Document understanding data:
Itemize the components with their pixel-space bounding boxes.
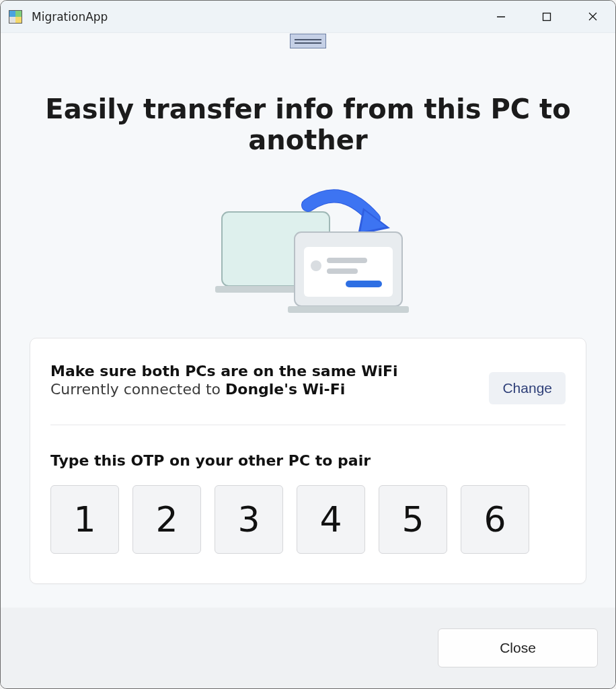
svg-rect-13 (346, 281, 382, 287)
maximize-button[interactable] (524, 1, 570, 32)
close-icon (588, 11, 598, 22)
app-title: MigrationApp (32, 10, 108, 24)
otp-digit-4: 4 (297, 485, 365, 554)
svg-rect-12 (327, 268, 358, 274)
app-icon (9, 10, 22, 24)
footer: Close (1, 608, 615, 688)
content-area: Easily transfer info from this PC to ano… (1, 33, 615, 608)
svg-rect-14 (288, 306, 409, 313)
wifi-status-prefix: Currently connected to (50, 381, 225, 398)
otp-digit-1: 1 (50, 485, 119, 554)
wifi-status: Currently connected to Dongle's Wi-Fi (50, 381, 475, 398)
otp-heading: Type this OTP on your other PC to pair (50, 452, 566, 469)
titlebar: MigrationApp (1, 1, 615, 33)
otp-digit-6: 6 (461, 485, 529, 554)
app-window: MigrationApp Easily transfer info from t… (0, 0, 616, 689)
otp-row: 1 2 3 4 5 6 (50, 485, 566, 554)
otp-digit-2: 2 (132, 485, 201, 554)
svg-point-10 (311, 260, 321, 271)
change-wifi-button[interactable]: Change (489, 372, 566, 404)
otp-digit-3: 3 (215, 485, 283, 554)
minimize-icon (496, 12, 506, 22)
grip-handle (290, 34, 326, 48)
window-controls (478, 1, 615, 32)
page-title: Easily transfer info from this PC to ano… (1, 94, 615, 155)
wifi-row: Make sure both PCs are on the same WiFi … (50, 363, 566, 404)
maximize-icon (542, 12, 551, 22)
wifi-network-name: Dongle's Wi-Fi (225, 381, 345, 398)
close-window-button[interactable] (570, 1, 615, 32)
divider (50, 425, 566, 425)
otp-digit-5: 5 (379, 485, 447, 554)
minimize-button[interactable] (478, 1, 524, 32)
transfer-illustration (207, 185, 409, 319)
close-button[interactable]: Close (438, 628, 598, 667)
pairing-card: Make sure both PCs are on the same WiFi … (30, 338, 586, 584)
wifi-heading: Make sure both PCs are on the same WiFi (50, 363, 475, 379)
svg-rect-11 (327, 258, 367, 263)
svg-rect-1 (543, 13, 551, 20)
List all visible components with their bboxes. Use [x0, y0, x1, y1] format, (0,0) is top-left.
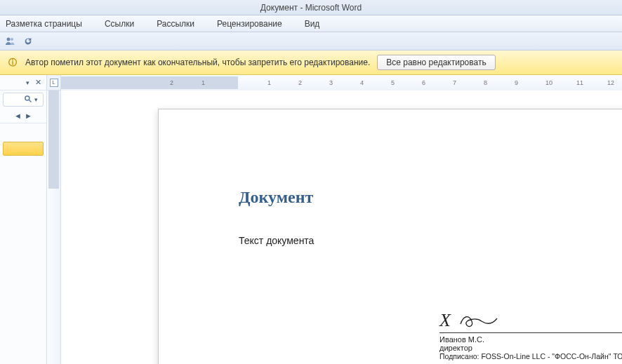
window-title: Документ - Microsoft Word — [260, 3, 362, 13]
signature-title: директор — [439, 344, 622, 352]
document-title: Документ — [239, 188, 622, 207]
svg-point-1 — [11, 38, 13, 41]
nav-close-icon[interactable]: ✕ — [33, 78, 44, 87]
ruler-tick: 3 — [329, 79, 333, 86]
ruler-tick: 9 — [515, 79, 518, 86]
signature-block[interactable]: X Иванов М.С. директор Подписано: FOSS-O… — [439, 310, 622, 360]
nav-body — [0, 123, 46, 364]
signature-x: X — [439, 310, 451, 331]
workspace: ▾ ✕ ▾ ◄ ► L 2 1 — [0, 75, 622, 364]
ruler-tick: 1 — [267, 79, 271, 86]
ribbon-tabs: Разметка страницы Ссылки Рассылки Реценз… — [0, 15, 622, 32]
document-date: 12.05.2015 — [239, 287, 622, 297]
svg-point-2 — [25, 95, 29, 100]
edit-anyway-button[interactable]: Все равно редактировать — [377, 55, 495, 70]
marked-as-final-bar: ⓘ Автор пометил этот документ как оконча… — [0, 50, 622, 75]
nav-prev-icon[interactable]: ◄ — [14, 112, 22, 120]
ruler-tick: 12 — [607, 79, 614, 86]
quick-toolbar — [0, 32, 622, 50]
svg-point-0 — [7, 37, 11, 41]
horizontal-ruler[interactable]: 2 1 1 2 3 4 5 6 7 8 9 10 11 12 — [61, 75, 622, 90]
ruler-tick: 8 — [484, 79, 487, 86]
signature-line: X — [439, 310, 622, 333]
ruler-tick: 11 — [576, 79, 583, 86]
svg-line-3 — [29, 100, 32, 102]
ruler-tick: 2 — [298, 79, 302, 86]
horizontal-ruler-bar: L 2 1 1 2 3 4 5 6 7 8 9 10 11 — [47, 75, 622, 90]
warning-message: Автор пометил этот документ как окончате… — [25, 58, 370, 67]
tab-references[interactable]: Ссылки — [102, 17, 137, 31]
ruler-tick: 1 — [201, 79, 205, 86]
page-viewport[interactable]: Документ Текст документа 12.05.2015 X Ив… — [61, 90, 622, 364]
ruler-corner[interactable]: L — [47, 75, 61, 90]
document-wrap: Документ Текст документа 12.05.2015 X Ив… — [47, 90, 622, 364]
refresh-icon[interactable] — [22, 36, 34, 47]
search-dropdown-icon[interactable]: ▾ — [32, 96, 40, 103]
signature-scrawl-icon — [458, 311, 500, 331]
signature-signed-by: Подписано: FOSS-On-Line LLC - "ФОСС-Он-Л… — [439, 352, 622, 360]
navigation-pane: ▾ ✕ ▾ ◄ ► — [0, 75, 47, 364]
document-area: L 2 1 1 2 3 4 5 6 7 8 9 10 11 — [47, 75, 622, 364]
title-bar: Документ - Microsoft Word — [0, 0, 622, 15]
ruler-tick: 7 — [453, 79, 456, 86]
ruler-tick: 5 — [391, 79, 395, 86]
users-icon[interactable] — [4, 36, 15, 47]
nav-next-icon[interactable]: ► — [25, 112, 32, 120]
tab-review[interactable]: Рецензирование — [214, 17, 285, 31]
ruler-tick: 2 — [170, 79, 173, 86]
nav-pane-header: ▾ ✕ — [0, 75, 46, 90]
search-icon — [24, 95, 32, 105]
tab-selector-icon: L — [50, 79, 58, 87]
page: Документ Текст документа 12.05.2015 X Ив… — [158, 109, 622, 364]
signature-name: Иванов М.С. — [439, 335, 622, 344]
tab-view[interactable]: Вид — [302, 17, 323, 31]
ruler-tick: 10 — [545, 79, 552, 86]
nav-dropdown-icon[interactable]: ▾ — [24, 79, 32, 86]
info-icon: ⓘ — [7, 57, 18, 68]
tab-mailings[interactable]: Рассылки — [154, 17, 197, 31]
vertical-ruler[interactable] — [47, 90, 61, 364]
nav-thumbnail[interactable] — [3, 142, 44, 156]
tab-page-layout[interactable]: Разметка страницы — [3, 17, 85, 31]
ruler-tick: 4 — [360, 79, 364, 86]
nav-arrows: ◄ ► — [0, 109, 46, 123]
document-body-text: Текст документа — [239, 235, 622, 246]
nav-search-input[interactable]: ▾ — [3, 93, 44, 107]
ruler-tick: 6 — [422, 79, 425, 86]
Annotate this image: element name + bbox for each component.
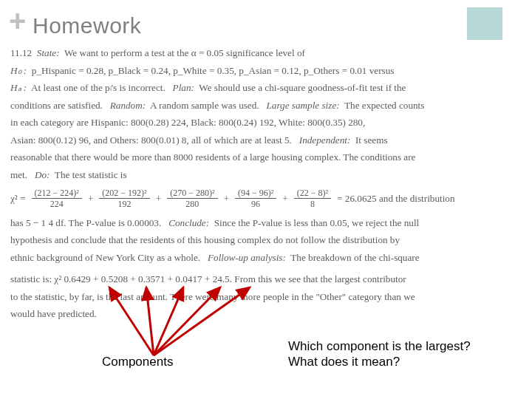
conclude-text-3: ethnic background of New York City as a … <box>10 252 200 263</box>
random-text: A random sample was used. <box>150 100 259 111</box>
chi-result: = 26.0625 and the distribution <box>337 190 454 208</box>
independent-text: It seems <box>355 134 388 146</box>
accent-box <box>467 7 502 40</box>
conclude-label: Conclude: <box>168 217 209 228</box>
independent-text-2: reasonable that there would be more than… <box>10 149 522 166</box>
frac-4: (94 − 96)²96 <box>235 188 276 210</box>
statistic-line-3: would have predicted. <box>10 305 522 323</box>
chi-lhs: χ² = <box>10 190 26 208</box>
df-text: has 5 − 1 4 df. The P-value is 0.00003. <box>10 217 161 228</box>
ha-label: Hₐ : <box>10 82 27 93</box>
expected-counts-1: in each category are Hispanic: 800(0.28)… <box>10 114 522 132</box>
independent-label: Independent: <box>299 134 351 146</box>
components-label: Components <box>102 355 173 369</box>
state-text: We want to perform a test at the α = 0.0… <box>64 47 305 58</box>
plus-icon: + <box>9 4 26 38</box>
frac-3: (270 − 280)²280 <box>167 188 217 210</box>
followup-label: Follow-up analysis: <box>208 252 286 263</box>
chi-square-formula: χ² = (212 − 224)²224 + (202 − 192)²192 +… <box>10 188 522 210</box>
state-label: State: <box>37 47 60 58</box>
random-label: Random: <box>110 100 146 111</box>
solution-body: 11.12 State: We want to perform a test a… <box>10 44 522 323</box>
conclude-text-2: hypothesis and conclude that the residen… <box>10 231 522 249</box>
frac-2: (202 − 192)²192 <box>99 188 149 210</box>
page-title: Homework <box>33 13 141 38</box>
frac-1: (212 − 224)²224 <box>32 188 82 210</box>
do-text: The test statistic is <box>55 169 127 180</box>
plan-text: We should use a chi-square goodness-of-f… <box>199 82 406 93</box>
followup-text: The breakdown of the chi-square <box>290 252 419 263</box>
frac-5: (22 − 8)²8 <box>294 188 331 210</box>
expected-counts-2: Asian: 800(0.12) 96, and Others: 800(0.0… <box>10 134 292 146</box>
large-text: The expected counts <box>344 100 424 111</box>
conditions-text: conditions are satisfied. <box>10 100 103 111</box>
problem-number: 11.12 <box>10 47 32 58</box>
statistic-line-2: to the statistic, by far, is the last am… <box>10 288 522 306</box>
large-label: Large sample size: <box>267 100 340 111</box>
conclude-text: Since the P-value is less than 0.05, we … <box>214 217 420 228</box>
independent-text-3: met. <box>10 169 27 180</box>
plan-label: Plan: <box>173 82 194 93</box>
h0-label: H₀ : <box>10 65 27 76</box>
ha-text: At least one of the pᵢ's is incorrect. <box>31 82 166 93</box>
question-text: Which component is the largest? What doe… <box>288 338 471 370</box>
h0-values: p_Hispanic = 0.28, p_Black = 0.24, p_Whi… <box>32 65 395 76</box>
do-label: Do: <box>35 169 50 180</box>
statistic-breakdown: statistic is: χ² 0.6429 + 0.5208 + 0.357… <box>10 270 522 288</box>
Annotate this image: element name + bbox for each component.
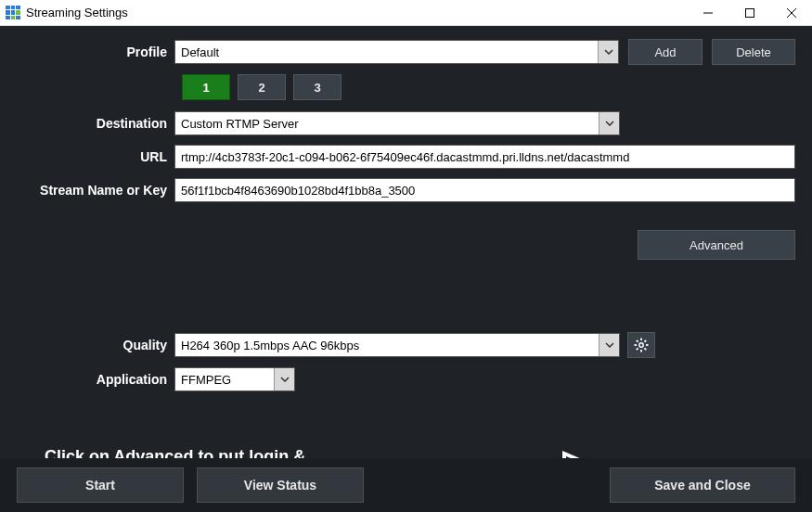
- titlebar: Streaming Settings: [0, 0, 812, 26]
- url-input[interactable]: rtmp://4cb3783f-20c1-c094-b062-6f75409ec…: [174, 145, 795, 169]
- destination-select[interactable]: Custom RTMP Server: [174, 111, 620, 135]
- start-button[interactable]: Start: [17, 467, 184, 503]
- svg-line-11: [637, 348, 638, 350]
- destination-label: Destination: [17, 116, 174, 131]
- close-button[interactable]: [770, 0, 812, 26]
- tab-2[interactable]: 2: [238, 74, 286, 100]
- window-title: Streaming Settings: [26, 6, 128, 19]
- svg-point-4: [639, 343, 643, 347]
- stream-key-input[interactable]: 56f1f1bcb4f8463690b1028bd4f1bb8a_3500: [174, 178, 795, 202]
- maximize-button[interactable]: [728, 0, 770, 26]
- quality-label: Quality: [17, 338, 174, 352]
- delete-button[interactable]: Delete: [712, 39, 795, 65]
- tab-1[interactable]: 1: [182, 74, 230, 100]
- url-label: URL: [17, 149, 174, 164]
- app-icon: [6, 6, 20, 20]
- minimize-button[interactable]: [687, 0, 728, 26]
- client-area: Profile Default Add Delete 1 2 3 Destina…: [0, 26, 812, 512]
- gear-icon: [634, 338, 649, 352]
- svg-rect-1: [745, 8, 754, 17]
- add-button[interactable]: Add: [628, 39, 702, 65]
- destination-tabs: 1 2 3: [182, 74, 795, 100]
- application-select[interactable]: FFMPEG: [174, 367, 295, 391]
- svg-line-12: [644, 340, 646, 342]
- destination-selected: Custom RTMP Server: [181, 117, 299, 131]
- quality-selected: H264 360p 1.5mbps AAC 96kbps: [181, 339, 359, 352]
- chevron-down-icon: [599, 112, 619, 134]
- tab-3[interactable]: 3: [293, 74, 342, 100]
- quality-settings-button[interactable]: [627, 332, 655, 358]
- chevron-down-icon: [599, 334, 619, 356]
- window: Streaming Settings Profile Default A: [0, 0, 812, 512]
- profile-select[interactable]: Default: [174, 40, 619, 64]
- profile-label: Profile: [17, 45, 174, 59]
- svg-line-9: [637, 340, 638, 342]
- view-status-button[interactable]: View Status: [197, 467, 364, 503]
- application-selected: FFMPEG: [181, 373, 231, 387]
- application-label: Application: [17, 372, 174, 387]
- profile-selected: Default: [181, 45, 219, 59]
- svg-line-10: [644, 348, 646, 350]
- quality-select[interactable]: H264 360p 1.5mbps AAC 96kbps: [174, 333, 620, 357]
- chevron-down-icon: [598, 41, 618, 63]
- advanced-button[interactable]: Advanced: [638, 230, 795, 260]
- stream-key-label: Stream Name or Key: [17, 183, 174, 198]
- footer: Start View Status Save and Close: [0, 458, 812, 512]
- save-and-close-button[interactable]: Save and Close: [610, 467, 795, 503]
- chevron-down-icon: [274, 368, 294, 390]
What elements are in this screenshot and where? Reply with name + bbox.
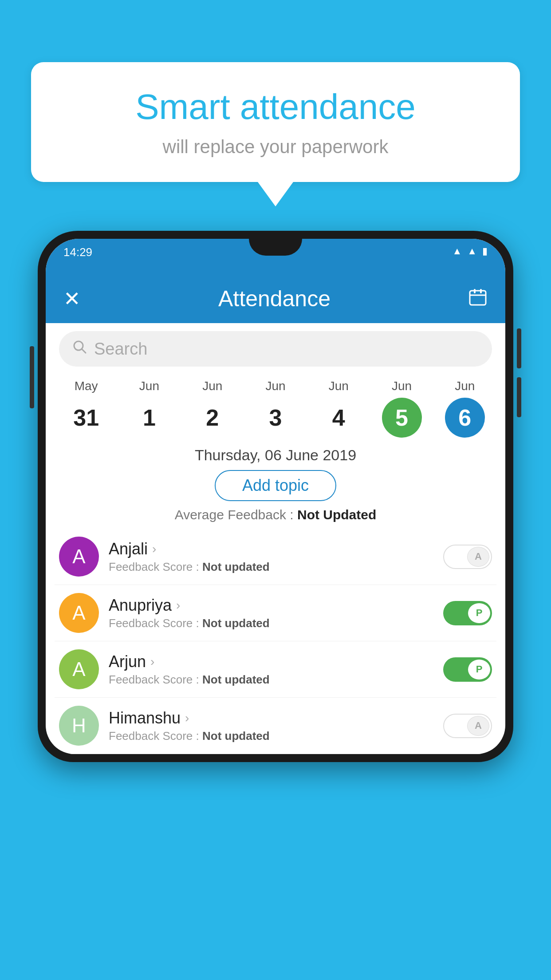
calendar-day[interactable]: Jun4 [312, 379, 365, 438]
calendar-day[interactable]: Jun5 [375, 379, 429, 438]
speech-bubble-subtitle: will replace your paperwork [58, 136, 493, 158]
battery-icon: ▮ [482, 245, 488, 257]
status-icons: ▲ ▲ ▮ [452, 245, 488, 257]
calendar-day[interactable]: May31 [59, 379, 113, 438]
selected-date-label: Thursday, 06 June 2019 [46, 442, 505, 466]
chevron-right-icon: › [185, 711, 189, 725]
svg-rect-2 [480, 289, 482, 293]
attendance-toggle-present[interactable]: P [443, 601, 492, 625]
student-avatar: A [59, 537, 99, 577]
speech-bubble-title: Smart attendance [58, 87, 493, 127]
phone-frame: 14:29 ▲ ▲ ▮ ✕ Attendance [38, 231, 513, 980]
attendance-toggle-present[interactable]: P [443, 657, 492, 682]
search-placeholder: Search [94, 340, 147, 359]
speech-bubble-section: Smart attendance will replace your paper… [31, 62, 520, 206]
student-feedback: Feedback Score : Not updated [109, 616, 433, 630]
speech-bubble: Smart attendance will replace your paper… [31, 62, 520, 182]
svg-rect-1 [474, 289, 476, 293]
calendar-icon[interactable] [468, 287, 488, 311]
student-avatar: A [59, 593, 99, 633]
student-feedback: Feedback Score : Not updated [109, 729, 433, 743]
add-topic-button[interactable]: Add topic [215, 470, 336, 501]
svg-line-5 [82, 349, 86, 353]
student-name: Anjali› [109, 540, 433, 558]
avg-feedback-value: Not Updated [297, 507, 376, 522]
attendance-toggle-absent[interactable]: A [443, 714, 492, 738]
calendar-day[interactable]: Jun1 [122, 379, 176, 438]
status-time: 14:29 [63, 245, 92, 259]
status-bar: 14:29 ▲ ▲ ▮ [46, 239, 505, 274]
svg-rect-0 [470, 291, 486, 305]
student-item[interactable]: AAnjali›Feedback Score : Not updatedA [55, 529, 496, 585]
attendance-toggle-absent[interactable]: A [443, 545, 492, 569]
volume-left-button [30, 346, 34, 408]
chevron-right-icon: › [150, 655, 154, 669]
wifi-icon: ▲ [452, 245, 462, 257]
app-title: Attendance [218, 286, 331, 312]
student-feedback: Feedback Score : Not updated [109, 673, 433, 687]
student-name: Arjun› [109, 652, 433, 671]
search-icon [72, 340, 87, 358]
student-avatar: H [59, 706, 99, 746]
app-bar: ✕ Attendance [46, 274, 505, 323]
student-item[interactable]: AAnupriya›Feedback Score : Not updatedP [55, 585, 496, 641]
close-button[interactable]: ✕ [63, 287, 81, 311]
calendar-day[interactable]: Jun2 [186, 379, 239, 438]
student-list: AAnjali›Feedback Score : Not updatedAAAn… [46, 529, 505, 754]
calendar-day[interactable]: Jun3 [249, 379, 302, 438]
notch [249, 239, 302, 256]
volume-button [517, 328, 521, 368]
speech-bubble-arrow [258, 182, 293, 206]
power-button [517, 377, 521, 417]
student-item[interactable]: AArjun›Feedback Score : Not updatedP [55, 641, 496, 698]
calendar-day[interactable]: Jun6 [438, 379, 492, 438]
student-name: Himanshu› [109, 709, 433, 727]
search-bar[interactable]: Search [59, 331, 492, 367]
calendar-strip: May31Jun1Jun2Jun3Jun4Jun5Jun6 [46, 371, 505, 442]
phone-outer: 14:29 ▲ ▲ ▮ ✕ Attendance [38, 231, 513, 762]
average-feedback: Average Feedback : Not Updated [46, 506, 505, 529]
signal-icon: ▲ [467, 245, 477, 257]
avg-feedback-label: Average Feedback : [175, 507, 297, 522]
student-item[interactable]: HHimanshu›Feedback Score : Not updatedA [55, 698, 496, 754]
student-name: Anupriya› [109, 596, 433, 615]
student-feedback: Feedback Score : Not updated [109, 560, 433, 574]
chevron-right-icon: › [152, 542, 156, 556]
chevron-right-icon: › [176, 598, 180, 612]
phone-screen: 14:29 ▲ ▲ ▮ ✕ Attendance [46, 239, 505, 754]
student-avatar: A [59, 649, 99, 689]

Required work:
Which of the lines above mention the word "What"? Pull those lines out.

Solution for this problem:
question-text: Which component is the largest? What doe… <box>288 338 471 370</box>
What elements are in this screenshot and where? Reply with name + bbox.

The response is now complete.